Video files aren’t that important and space consuming, so backup every day, keep min 2 , max 20. If there’s a need for a lot of space , it will delete almost all the videos but the most 2 recent one.

incremental or full, you don t care too much, set full every 90 days, and keep min 1 incremental, max 10

hi again orogor,

So I did a second full last night and despite it looking like it was going all ok, it dis end up just filling the drive and failing when it ran out of space…

So I’m really at a loss as to what to specify as the rules for backup/archive.

Essentially all I want to do is be able to restore a complete directory on my file server in case of disk failure etc.
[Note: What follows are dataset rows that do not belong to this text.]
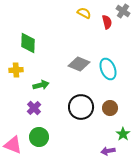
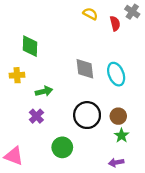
gray diamond: (79, 64) -> (85, 69), turned 60
green star: (123, 134) -> (122, 136), moved
green circle: (39, 137) -> (62, 147), moved

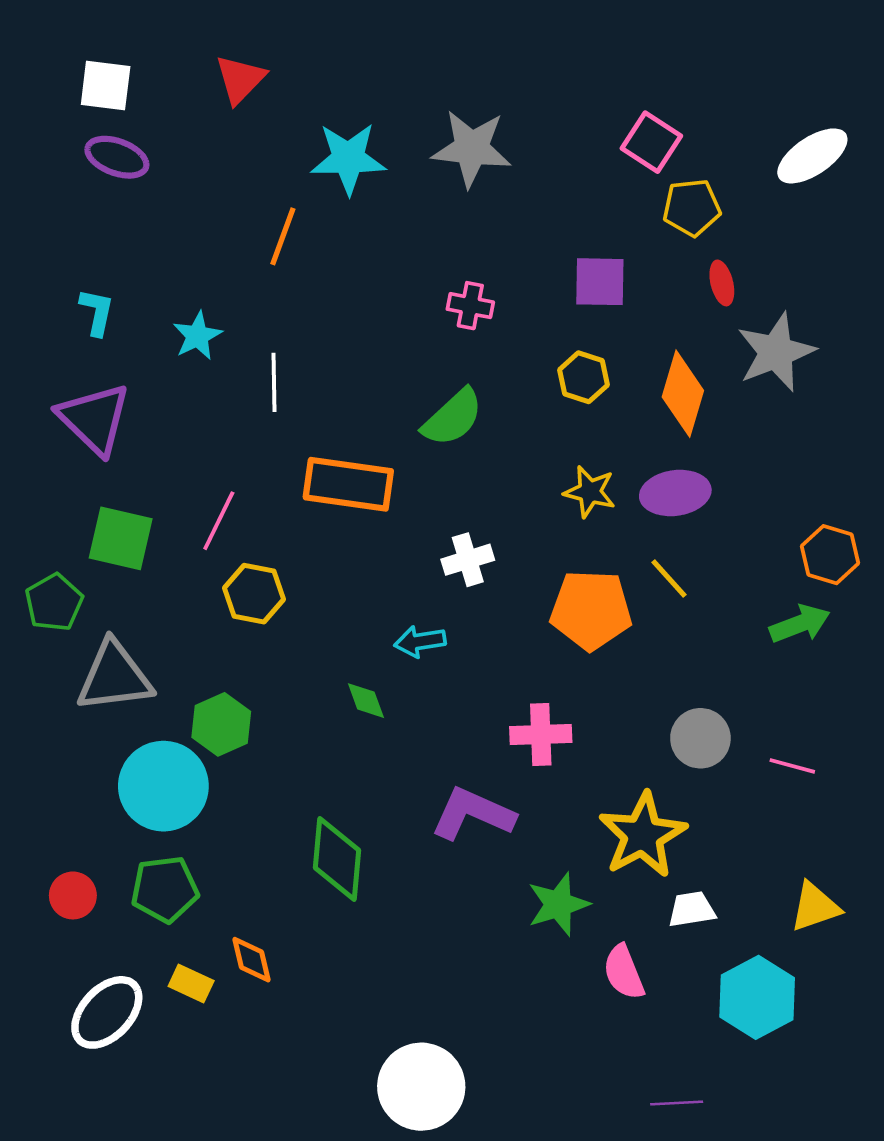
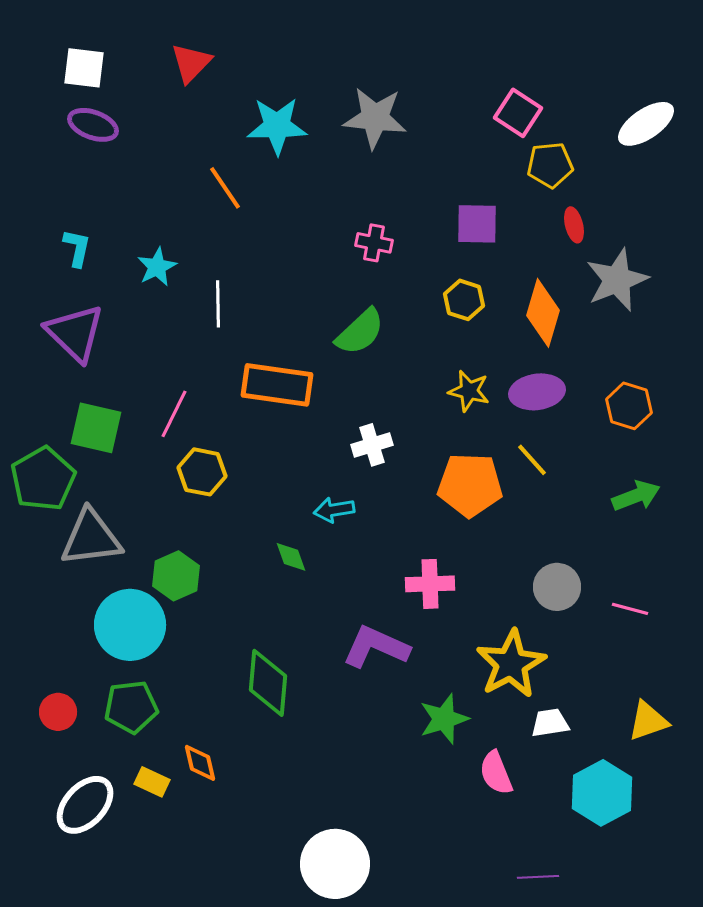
orange line: (283, 236) -> (225, 188), turned -54
orange hexagon: (830, 555) -> (629, 406), moved
green pentagon: (54, 602) -> (43, 479), size x1.4

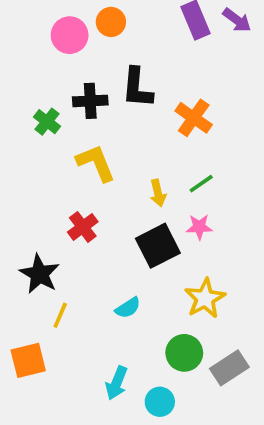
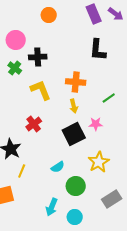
pink circle: (70, 35) -> (16, 40), moved
black L-shape: (137, 88) -> (98, 50), moved
orange cross: (194, 118) -> (76, 82), moved, turned -30
green line: (201, 184) -> (109, 98), moved
green circle: (184, 353) -> (76, 186), moved

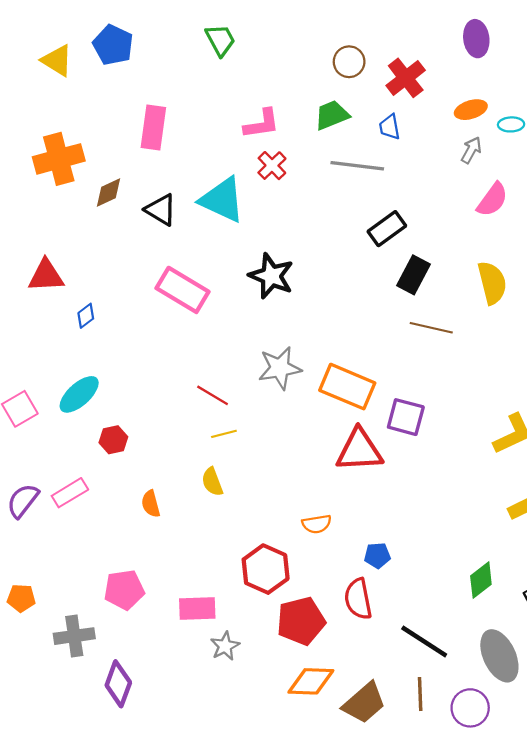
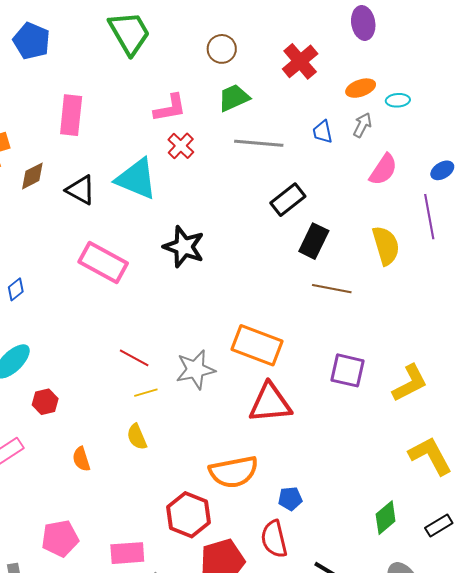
green trapezoid: (220, 40) -> (129, 33), size x1.5
brown circle: (349, 62) -> (222, 49), moved
blue trapezoid: (390, 127) -> (323, 132), moved
gray star: (280, 368) -> (195, 370), moved
purple square: (406, 417) -> (348, 370), moved
orange semicircle: (317, 524) -> (234, 472), size x1.8

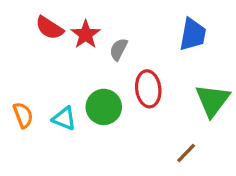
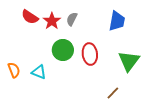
gray semicircle: (119, 49) -> (72, 19), moved
green circle: (104, 107) -> (63, 50), moved

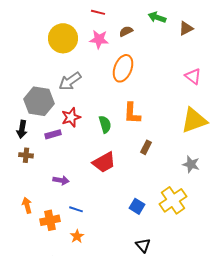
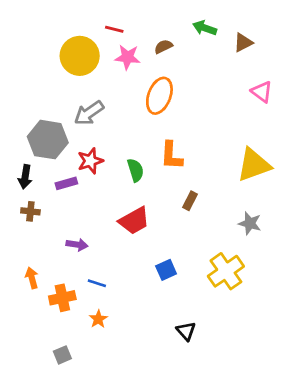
red line: (98, 12) -> (114, 29), moved
pink triangle: (193, 76) -> (262, 92), moved
blue square: (137, 206) -> (166, 270), moved, turned 35

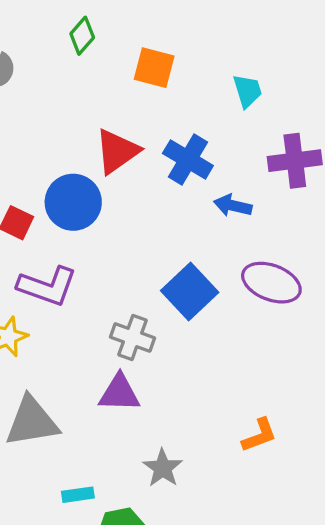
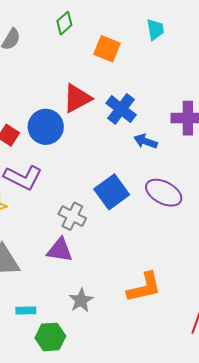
cyan trapezoid: (247, 91) -> (155, 30), moved
orange L-shape: (259, 435) -> (144, 287), size x1.5

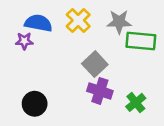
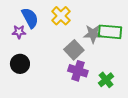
gray star: (119, 22) -> (93, 34), moved
blue semicircle: (38, 23) -> (30, 18), turned 50
black circle: (35, 104) -> (20, 64), moved

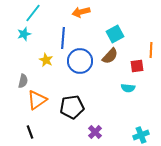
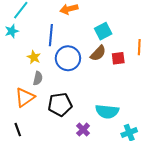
red square: (137, 66) -> (118, 58), moved
gray semicircle: (23, 81) -> (38, 78), moved
cyan semicircle: (128, 88) -> (107, 111), moved, size x1.6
This is essentially /Media and it around 7Tb

So I thought that all I needed so specify was a full backup to set the baseline, then a series of incrementals looking for and backing up new on the file.

I’m concerned about specifying a backup interval for “Full File Backups”, it seems that when that comes around, it backups all the files and just blows the disk space away on the urBackup server… just as it happended last night when I manually ran a second Full file Backup…

Totally lost…

I think i noticed something a bit like this. That a full need some additional temp space to be processed.

I am not sure you need the full size as temp space, maybe it’s more because urbackup download all the files, and process them in parallel. In case of a full, there’s more files in the temp space waiting to be processed (number on the right in activities page, can be high if the db isn t on ssd).

Workaround could be to split the 7TB in maybe 4 different backups using virtual clients, so you don’t overflow your 11TB of storage with temp space.

Could also ask @uroni if my theory is right or if it’s possible to throttle the backups if more than a certain size or a certain number of files is waiting to be processed (i can get >10M on some servers/clients)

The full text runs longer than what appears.